I re-developed epilepsy in 1999, following a very stressful time at work, made worse by an over-bearing line director. As a result of this stress, I had a serratonin over-load and threw a massive seisure; actually it nearly killed me.

The company actually could not get me out of their employment fast enough as I was now seen as a risk to them. I did successfully raise an action for constructive dismissal, which was settled out of Court on the "steps" (as legalise refers to it).

This has been the case in a number of instances where I have had an episode at work (I work freelance) and there is no coincidence that shortly after the seisure the contract quickly came to an end. This indicates the fear that employers have of the condition, and it would appear that they are more concerned about their insurance policies than

Since then I have had random seisures, may be only once or twice a year; the only common factor being that they have been in the August to January time-frame. However each have had a different cause, the only exception being sugar over-load and shortage. These again were 12 months apart so not really connected.

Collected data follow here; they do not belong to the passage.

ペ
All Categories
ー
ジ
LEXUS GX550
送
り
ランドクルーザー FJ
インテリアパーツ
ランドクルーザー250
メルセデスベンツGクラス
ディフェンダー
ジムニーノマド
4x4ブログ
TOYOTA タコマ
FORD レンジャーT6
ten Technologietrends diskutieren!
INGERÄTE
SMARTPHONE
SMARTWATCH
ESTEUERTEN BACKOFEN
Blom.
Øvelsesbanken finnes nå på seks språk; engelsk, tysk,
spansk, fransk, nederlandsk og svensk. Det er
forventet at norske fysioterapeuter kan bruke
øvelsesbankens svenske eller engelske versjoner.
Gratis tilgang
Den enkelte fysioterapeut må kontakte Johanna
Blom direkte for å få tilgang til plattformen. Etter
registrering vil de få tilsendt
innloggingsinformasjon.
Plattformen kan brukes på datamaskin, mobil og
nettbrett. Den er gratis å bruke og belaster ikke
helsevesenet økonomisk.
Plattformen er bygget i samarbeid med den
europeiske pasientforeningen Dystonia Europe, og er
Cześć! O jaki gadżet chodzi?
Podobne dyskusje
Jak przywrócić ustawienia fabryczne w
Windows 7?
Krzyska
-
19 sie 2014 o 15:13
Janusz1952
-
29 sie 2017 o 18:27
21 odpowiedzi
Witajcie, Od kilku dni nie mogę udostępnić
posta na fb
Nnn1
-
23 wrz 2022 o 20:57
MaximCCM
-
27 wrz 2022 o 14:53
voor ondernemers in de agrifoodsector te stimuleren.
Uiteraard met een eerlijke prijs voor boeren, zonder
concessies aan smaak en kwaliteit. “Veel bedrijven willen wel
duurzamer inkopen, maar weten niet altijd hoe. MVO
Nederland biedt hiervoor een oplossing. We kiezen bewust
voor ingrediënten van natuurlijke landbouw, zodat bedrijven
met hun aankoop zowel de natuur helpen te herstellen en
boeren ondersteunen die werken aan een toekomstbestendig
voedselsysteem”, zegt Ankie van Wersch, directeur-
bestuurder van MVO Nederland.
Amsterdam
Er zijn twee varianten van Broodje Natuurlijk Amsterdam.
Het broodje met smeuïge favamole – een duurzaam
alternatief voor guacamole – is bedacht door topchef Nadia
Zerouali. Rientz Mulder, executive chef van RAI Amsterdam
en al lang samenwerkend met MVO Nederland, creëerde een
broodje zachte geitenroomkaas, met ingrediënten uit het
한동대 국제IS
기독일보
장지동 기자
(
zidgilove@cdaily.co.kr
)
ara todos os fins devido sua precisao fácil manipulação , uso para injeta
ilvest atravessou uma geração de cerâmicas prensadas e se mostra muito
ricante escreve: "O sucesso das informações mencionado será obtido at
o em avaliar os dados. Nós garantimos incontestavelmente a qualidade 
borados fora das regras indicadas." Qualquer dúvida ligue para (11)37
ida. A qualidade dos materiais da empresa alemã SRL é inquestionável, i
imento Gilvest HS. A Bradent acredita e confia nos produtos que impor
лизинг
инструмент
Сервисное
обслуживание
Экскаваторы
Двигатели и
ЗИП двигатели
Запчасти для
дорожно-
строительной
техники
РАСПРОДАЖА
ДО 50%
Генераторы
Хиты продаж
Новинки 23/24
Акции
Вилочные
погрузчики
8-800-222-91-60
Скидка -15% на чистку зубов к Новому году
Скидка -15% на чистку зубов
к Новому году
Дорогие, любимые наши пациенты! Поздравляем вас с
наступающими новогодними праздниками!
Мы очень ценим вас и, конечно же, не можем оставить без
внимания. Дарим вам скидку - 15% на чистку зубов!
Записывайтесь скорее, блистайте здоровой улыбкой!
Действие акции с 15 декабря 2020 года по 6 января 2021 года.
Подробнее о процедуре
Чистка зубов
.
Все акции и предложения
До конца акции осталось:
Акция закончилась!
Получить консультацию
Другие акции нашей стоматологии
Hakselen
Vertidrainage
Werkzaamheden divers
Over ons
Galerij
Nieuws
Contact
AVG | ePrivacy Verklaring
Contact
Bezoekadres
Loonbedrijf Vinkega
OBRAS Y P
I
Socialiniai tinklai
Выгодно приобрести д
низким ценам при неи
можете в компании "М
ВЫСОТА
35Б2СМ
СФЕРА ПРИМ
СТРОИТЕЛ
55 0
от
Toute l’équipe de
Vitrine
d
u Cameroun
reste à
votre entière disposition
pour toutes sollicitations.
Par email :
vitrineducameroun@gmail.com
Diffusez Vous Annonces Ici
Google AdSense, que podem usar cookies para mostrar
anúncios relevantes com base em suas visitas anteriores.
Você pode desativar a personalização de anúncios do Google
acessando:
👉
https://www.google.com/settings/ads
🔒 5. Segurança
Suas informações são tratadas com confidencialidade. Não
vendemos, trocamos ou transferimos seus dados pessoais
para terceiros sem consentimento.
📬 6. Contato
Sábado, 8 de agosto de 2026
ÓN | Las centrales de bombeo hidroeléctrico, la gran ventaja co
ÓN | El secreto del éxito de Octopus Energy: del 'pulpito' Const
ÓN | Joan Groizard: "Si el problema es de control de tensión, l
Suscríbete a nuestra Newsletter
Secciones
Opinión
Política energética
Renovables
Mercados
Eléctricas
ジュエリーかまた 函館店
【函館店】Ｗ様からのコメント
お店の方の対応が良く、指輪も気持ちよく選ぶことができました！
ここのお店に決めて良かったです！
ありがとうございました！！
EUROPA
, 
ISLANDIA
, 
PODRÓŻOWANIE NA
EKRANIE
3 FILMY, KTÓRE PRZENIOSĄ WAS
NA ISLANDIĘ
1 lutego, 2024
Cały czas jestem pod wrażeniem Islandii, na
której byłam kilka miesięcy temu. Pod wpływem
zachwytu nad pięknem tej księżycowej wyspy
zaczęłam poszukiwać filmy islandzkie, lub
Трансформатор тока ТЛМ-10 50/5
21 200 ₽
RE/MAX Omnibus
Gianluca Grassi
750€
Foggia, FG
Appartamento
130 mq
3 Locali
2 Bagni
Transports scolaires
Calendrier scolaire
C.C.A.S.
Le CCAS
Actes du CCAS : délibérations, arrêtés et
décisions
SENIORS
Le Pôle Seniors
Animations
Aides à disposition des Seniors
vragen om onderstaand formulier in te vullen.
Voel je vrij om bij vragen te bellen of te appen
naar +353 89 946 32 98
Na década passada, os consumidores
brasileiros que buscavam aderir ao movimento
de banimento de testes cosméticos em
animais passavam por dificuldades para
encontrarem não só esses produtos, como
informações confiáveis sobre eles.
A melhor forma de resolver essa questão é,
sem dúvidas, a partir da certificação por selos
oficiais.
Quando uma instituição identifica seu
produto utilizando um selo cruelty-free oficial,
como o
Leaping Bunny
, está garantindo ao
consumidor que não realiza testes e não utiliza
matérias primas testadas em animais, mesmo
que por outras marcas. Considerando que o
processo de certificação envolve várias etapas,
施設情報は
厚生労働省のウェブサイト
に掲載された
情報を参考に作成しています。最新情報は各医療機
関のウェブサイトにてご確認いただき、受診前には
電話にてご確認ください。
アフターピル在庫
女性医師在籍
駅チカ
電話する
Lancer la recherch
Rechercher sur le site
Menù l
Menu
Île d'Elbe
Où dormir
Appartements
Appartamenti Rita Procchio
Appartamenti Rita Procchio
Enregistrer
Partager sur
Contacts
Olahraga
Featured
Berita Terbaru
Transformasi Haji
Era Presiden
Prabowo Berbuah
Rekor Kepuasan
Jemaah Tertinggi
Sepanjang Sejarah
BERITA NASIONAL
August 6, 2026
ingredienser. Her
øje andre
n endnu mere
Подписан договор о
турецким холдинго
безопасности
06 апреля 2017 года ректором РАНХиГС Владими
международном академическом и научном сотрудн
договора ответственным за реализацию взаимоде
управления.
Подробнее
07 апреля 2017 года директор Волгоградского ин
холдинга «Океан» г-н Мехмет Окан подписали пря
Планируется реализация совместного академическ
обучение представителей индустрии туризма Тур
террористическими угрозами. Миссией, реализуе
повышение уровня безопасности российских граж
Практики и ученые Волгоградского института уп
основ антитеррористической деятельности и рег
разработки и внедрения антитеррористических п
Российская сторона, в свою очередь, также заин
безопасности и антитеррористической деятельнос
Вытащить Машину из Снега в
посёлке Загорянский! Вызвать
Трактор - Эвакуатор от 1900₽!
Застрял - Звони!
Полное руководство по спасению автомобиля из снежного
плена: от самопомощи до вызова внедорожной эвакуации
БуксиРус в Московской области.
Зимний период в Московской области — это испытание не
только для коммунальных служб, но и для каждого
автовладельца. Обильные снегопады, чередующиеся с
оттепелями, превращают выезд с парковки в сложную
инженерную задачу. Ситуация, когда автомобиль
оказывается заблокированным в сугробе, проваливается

The bottom line is that the specialists cannot provide a definitive answer, but placed me on three different drugs: Clonazepam, Lamotrogine , and Levacitrium. These have apparently resolved the problem.

I no longer have to disclose the condition, since I have been seisure free for over 8 years and discharged from the clinic, although still remain on the medication permanently.

It is of note that many people, including those in the likes of the Civil Service (who should no better) do not understand the implications of epilepsy relating to co-ordination (in my case getting lost), and short term memory.

Many employers do not grasp that short term memory means that I cannot just be shown something once, and learn immediately; I have to make quite detailed notes. The same goes for remembering appointments.

Although I do keep a diary, I sometimes forget to check it twice a day to see the times I need to attend meetings etc. I used have an electronic organiser, but later "died", such was the amount of traffic I put through it.

Many people do not understand memory and how it is affected by epilepsy. It is something that people take for granted.

In the case of the Department of Work and Pensions, this does not seem to be understood either. As a result of not attending a meeting, I have now been "sanctioned"( benefits withheld ), and despite showing them articles about the condition.

Finally it seems that our civil procedure does not take in to account conditions such as epilepsy which have "invisible" side effects. Most people conceive that only convulsive seisures are recognised. The non-convulsive varieties are not recognised.

This is a situation that needs to be addressed; and perhaps Epilepsy Action could raise awareness of these issues.